What you are asked to do:
From the entries below, retype only the lines from the one with "พลังสืบเสาะ พัฒนานักวิทยาศาสตร์น้อยสู่ความเป็นเลิศ ภายใต้" through the one with "พัฒนาคุณลักษณะ ๕ ประการ", exactly as written.

Records to use:
○ ○ ○ ○
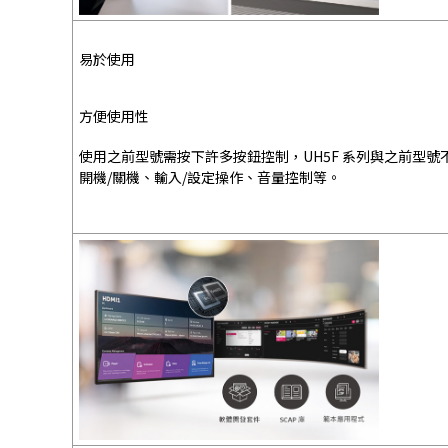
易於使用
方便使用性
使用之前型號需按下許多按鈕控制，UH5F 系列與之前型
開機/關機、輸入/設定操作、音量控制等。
○ ○ ○ ○
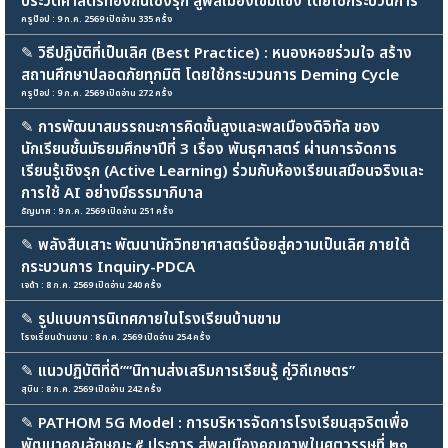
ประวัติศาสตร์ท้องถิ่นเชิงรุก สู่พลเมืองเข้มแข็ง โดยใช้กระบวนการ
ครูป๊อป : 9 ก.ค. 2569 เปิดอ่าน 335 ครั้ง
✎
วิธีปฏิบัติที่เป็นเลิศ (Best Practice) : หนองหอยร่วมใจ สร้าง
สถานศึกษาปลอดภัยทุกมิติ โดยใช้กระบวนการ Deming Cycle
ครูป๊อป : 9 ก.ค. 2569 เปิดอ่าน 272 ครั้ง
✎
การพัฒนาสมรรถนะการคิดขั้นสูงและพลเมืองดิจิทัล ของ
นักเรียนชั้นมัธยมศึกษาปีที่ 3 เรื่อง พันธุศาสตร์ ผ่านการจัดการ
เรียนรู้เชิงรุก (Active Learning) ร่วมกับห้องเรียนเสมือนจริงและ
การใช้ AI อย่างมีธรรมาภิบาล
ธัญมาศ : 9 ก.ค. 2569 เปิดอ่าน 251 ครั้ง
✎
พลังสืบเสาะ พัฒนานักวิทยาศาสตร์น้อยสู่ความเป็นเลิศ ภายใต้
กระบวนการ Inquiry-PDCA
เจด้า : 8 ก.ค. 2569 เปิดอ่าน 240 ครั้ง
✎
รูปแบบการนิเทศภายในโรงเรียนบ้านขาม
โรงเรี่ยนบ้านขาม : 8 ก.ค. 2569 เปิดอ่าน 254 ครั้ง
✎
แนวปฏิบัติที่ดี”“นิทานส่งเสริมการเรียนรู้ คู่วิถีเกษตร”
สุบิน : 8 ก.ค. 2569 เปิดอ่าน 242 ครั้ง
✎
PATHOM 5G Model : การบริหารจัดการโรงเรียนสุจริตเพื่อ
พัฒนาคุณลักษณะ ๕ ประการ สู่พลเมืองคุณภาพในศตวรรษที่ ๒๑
○ ○ ○ ○
Problem solution:
พลังสืบเสาะ พัฒนานักวิทยาศาสตร์น้อยสู่ความเป็นเลิศ ภายใต้
กระบวนการ Inquiry-PDCA
เจด้า : 8 ก.ค. 2569 เปิดอ่าน 240 ครั้ง
✎
รูปแบบการนิเทศภายในโรงเรียนบ้านขาม
โรงเรี่ยนบ้านขาม : 8 ก.ค. 2569 เปิดอ่าน 254 ครั้ง
✎
แนวปฏิบัติที่ดี”“นิทานส่งเสริมการเรียนรู้ คู่วิถีเกษตร”
สุบิน : 8 ก.ค. 2569 เปิดอ่าน 242 ครั้ง
✎
PATHOM 5G Model : การบริหารจัดการโรงเรียนสุจริตเพื่อ
พัฒนาคุณลักษณะ ๕ ประการ สู่พลเมืองคุณภาพในศตวรรษที่ ๒๑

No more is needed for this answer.